In this post, however, we’ll use the very basic CNN summarized by the image below to shed some light into the way a computer is able to “see” and “learn”.
So, what does this mean? Why are we doing it and how does it help us to teach a computer to classify street signs?
First, we have our input images, all with dimensions of 32x32x3, or more simply, images that are 32 pixels in height and width, with 3 color channels (red, green, and blue). Because these inputs differ from those of other neural networks, where model inputs are vectors, we’ll need to massage our input images in order to reliably classify them using Deep Learning. For this example, I selected a random image from the dataset. Let’s take a look at the example, as well as display how the image is evaluated by our model:
# Selecting an example image
example = plt.imshow(data['x_train'][2, :, :, :])
As I mentioned previously, computers “see” images as grouped matrices called tensors. Let’s take a look using the same example image:
# Displaying Image Tensor
how_the_computer_sees_it = data['x_train']
Now that we’ve taken a look at the model inputs, let’s take a closer look at the process:
Following the figure above, the first layer applied to the input image is a convolutional layer. In this step, we apply a convolutional kernel to our image, effectively sliding a smaller 3x3 pixel filter over the input image, evaluating their dot products. In the case above, we’ve chosen to apply 32 filters in this convolutional step, resizing the dimensionality of the layer output.
Next, a pooling layer is applied to reduce the dimensionality (and therefore parameters) of the model using a sliding 2x2 filter, selecting the maximum value for each “window” or “chunk” of our parsed image.
Finally, in order to massage our image input into a vectorized format compatible with the dense layers of our neural network we’ll use to classify our images, we flatten the image input into an array.
While we can see the highlighting of edges and shapes in the image above, our outputs don’t appear very “clear” to the human eye. Despite this, even this very simple CNN classified images of street signs from the database relatively well (~80%). Following the creation and evaluation of this baseline model, I trained additional, tuned CNNs and evaluated their performance with an accuracy of >94%. You can check out my code and conclusions by checking out this link.

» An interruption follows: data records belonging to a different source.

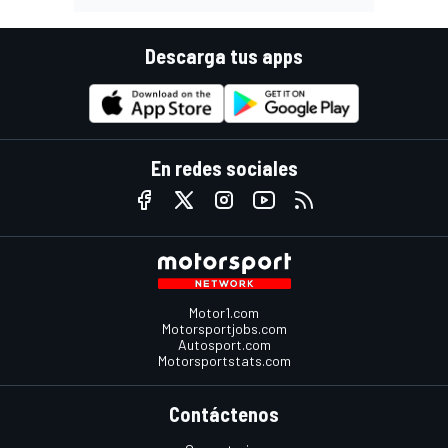
Descarga tus apps
En redes sociales
Motor1.com
Motorsportjobs.com
Autosport.com
Motorsportstats.com
Contáctenos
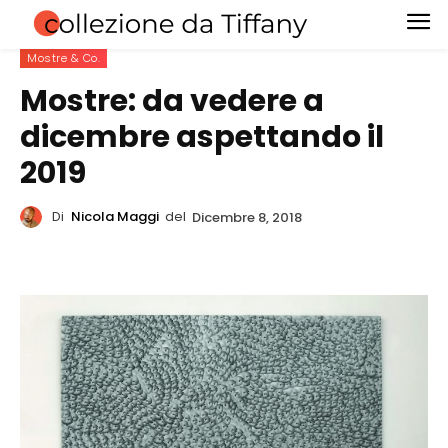
Mostre & Co.
Mostre: da vedere a
dicembre aspettando il
2019
Di
Nicola Maggi
del
Dicembre 8, 2018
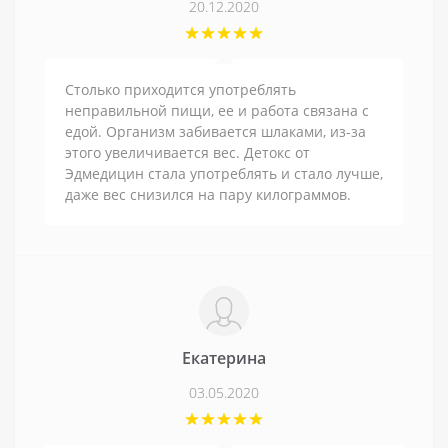
20.12.2020
Столько приходится употреблять
неправильной пищи, ее и работа связана с
едой. Организм забивается шлаками, из-за
этого увеличивается вес. Детокс от
Эдмедицин стала употреблять и стало лучше,
даже вес снизился на пару килограммов.
Екатерина
03.05.2020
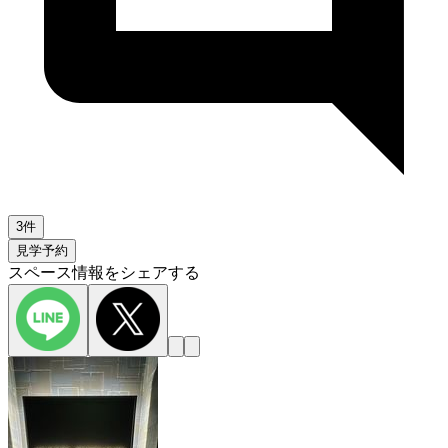
3件
見学予約
スペース情報をシェアする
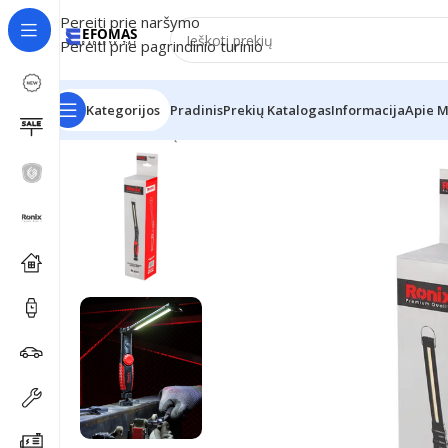
Pereiti prie naršymo
Pereiti prie pagrindinio turinio
Kategorijos
Pradinis
Prekių Katalogas
Informacija
Apie 
Pradžia
Ronix Įrankiai
3.7v Rotable Sulankstomas darb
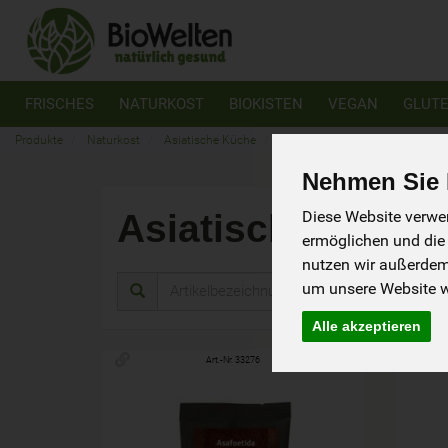
FRISCHES
NATURKOST
BIOKISTEN
VEGAN
GLUTE
Produkte
Naturkost
Asiatische Küche
Asiatische Gewürze
Nehmen Sie I
Asiatische Gewü
Diese Website verwen
ermöglichen und die
nutzen wir außerde
um unsere Website we
Herstel
Alle akzeptieren
Art.-Nr. 33276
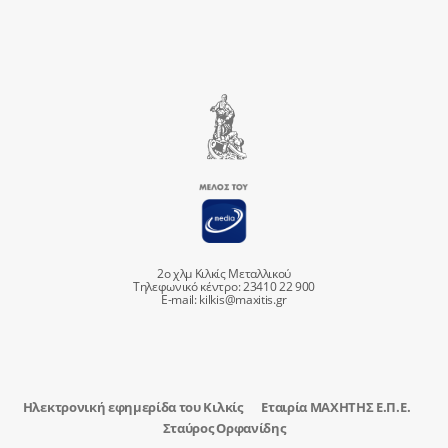
2ο χλμ Κιλκίς Μεταλλικού
Τηλεφωνικό κέντρο: 23410 22 900
E-mail:
kilkis@maxitis.gr
Ηλεκτρονική εφημερίδα του Κιλκίς
Εταιρία ΜΑΧΗΤΗΣ Ε.Π.Ε.
Σταύρος Ορφανίδης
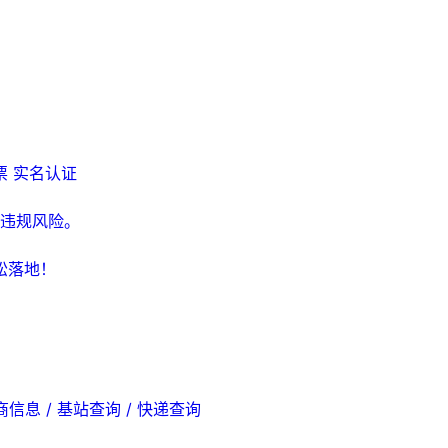
票
实名认证
违规风险。
松落地！
商信息 / 基站查询 / 快递查询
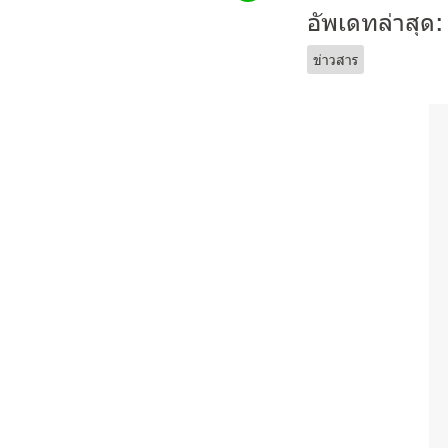
อัพเดทล่าสุด:
ข่าวสาร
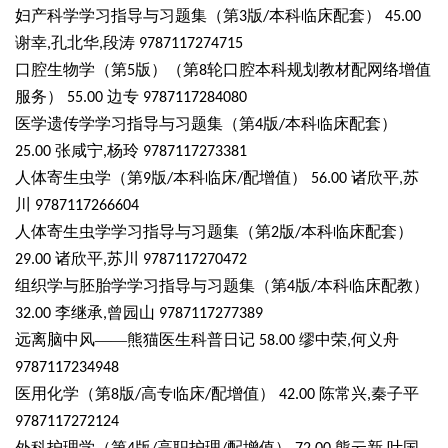
妇产科学学习指导与习题集（第
版
本科临床配套）
3
/
45.00
谢幸
孔北华
段涛
,
,
9787117274715
口腔生物学（第
版）（第
轮口腔本科规划教材配网络增值
5
8
服务）
边专
55.00
9787117284080
医学遗传学学习指导与习题集（第
版
本科临床配套）
4
/
张咸宁
杨玲
25.00
,
9787117273381
人体寄生虫学（第
版
本科临床
配增值）
诸欣平
苏
9
/
/
56.00
,
川
9787117266604
人体寄生虫学学习指导与习题集（第
版
本科临床配套）
2
/
诸欣平
苏川
29.00
,
9787117270472
组织学与胚胎学学习指导与习题集（第
版
本科临床配教）
4
/
李继承
曾园山
32.00
,
9787117277389
远离脑中风
——熊猫医生科普日记
缪中荣
何义舟
58.00
,
9787117234948
医用化学（第
版
高专临床
配增值）
陈常兴
秦子平
8
/
/
42.00
,
9787117272124
外科护理学（第
版
高职护理
配增值）
熊云新
叶国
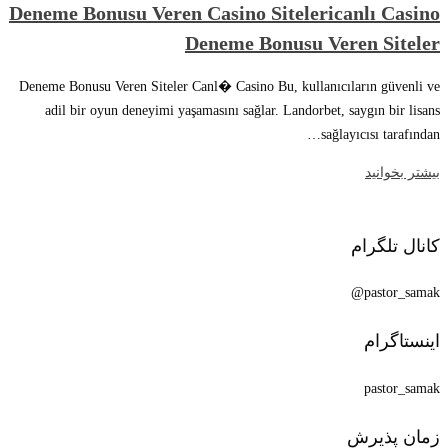
Deneme Bonusu Veren Casino Sitelericanlı Casino
Deneme Bonusu Veren Siteler
Deneme Bonusu Veren Siteler Canl� Casino Bu, kullanıcıların güvenli ve
adil bir oyun deneyimi yaşamasını sağlar. Landorbet, saygın bir lisans
sağlayıcısı tarafından…
بیشتر بخوانید
کانال تلگرام
pastor_samak@
اینستاگرام
pastor_samak
زمان پذیرش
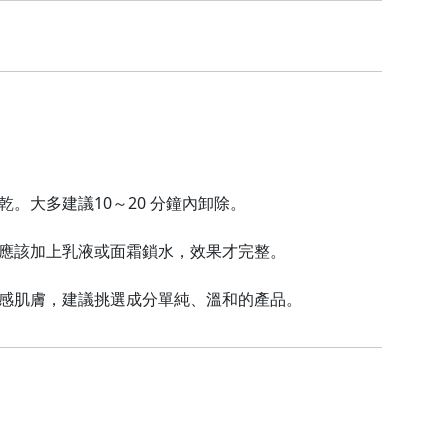
。大多建議10～20 分鐘內卸除。
應該加上乳液或面霜鎖水，效果才完整。
感肌膚，建議挑選成分單純、溫和的產品。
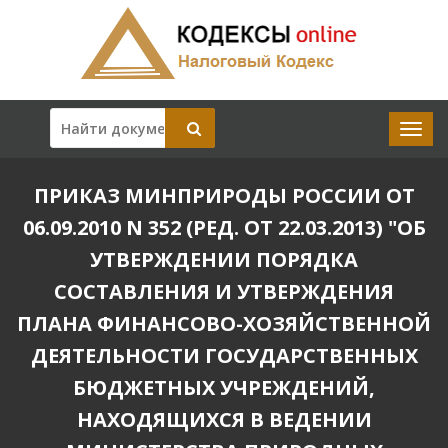
ПРИКАЗ МИНПРИРОДЫ РОССИИ ОТ
06.09.2010 N 352 (РЕД. ОТ 22.03.2013) "ОБ
УТВЕРЖДЕНИИ ПОРЯДКА
СОСТАВЛЕНИЯ И УТВЕРЖДЕНИЯ
ПЛАНА ФИНАНСОВО-ХОЗЯЙСТВЕННОЙ
ДЕЯТЕЛЬНОСТИ ГОСУДАРСТВЕННЫХ
БЮДЖЕТНЫХ УЧРЕЖДЕНИЙ,
НАХОДЯЩИХСЯ В ВЕДЕНИИ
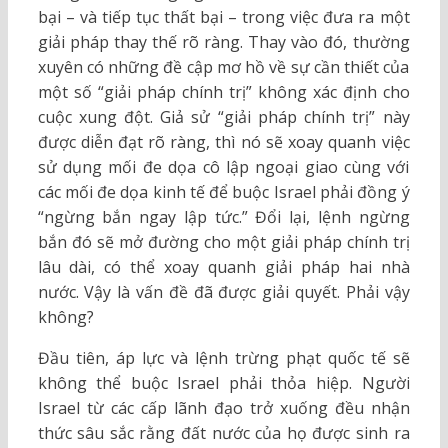
bại – và tiếp tục thất bại – trong việc đưa ra một
giải pháp thay thế rõ ràng. Thay vào đó, thường
xuyên có những đề cập mơ hồ về sự cần thiết của
một số “giải pháp chính trị” không xác định cho
cuộc xung đột. Giả sử “giải pháp chính trị” này
được diễn đạt rõ ràng, thì nó sẽ xoay quanh việc
sử dụng mối đe dọa cô lập ngoại giao cùng với
các mối đe dọa kinh tế để buộc Israel phải đồng ý
“ngừng bắn ngay lập tức.” Đổi lại, lệnh ngừng
bắn đó sẽ mở đường cho một giải pháp chính trị
lâu dài, có thể xoay quanh giải pháp hai nhà
nước. Vậy là vấn đề đã được giải quyết. Phải vậy
không?
Đầu tiên, áp lực và lệnh trừng phạt quốc tế sẽ
không thể buộc Israel phải thỏa hiệp. Người
Israel từ các cấp lãnh đạo trở xuống đều nhận
thức sâu sắc rằng đất nước của họ được sinh ra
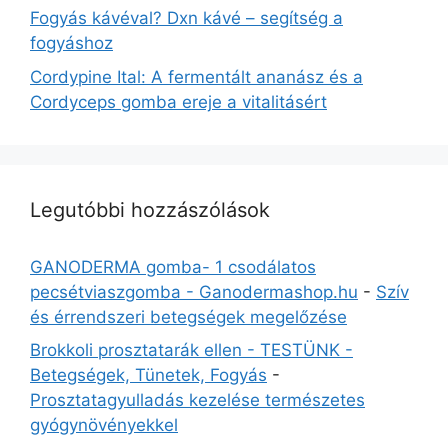
Fogyás kávéval? Dxn kávé – segítség a
fogyáshoz
Cordypine Ital: A fermentált ananász és a
Cordyceps gomba ereje a vitalitásért
Legutóbbi hozzászólások
GANODERMA gomba- 1 csodálatos
pecsétviaszgomba - Ganodermashop.hu
-
Szív
és érrendszeri betegségek megelőzése
Brokkoli prosztatarák ellen - TESTÜNK -
Betegségek, Tünetek, Fogyás
-
Prosztatagyulladás kezelése természetes
gyógynövényekkel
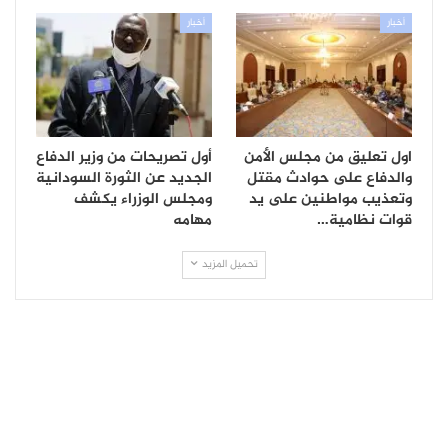
أخبار
أخبار
اول تعليق من مجلس الأمن
أول تصريحات من وزير الدفاع
والدفاع على حوادث مقتل
الجديد عن الثورة السودانية
وتعذيب مواطنين على يد
ومجلس الوزراء يكشف
قوات نظامية…
مهامه
تحميل المزيد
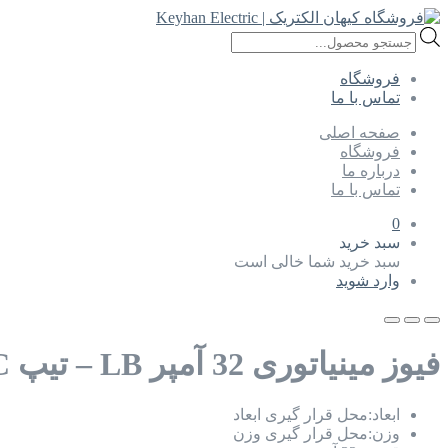
Products
search
فروشگاه
تماس با ما
صفحه اصلی
فروشگاه
درباره ما
تماس با ما
0
سبد خرید
سبد خرید شما خالی است
وارد شوید
فیوز مینیاتوری 32 آمپر LB – تیپ C
ابعاد:
محل قرار گیری ابعاد
وزن:
محل قرار گیری وزن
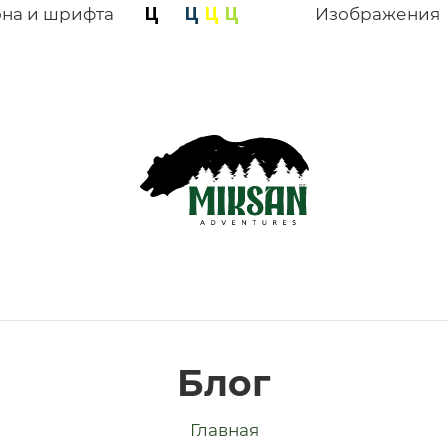
она и шрифта
Изображения
Блог
Главная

In a real world context, the task at hand is much more complex than simply classifying signs. In the context of self-driving, objects of many types, from many angles, must all be processed, classified, and acted upon extremely reliably at high speeds, all with human lives hanging in the balance.
Among of the most significant factors to remember when considering the results of our experiment, and others that use neural networks to classify image data, is the image quality used to train our models. While using very small images greatly reduces the time/resources required to train deep learning models, it can also very likely hamper classification performance. This same challenge is amplified greatly when models must account for many more factors all while controlling a vehicle moving at high speeds. This detail highlights the immense challenges faced by companies like Tesla, and the significance of their recent acquisition of DeepScale, a company focused on reducing the resources required to classify image data obtained from sensors in self-driving cars.